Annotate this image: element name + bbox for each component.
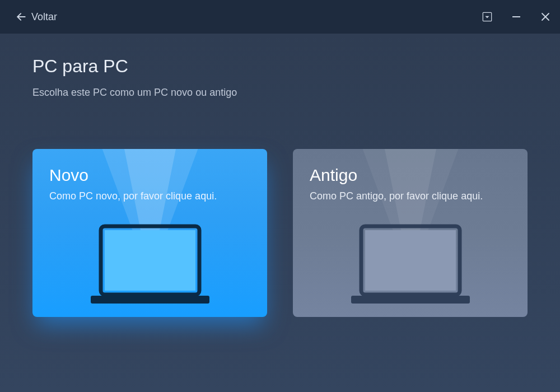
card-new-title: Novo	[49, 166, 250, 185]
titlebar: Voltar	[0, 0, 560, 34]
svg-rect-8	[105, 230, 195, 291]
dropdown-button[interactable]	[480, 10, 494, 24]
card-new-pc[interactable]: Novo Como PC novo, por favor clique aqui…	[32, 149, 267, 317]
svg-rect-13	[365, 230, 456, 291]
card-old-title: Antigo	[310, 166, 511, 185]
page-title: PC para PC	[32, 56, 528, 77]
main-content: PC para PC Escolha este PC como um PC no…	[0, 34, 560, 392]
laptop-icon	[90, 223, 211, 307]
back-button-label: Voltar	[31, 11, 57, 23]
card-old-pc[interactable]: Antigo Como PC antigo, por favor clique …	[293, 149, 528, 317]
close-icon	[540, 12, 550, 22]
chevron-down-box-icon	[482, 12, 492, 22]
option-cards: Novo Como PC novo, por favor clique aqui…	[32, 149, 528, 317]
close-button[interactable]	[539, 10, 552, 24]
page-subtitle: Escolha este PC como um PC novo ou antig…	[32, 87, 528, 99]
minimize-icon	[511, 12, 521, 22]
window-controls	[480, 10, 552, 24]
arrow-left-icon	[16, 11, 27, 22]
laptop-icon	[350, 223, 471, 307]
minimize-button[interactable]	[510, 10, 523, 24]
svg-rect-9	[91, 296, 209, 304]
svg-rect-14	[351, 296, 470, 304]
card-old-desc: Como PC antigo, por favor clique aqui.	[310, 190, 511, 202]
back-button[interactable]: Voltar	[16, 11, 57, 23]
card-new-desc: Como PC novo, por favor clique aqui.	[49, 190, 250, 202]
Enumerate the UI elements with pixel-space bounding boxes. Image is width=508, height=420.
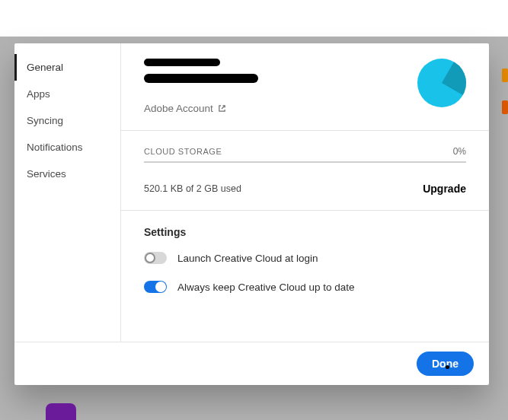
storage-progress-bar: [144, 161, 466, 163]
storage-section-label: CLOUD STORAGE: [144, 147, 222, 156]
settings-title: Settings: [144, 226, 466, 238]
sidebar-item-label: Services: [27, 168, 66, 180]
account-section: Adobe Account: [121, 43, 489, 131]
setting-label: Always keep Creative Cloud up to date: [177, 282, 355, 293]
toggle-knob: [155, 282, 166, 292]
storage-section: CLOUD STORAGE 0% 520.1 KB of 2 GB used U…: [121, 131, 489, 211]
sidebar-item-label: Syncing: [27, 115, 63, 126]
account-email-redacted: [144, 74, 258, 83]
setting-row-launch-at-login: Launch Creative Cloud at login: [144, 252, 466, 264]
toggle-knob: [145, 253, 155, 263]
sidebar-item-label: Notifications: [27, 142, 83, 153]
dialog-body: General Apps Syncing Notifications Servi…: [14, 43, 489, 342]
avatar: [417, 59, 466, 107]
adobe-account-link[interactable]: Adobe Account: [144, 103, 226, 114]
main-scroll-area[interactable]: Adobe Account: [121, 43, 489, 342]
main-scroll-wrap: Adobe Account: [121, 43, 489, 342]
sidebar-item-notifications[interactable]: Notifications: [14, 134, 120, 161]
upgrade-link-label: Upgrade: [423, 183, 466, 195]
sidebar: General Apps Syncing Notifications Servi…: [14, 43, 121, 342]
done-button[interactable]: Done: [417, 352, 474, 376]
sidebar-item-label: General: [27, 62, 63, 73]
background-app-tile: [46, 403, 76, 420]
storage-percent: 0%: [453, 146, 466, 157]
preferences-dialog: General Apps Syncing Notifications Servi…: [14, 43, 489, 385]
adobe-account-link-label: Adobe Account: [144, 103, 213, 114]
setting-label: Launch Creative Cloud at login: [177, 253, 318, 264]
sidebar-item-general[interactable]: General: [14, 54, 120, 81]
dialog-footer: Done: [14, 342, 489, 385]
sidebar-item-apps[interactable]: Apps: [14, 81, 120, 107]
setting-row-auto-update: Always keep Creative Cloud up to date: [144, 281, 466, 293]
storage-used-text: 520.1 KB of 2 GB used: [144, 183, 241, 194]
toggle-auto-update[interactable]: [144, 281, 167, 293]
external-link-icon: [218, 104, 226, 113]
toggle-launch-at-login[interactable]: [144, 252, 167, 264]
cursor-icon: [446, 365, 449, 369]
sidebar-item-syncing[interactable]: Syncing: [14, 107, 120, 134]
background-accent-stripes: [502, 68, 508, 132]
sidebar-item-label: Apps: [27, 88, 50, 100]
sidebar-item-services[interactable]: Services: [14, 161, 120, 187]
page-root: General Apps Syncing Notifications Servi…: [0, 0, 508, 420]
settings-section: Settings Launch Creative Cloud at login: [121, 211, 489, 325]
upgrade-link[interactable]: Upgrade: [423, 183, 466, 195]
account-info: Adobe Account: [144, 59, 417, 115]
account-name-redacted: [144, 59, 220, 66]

★ ★ ★ ★ ★

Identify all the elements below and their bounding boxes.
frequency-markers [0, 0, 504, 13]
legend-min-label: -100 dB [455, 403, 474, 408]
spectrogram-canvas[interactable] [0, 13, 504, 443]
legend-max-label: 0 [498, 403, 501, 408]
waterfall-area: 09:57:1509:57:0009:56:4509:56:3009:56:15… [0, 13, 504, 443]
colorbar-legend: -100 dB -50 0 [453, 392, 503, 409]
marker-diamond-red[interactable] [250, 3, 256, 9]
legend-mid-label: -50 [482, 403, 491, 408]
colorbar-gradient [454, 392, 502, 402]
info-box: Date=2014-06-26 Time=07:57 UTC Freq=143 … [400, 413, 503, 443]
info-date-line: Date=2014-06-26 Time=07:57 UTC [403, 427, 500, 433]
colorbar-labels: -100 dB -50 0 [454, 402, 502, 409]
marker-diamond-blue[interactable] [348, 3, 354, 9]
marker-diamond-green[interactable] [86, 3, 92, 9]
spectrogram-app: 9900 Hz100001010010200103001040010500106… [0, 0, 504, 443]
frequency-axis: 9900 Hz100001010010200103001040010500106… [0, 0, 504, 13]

★ ★ ★ ★ ★

== EXERCISE OBJECTIVE ==
From the listing above, pick out every line containing "spectrogram".

== SOLUTION TO THE PROBLEM ==
spectrogram-canvas[interactable] [0, 13, 504, 443]
spectrogram-app: 9900 Hz100001010010200103001040010500106… [0, 0, 504, 443]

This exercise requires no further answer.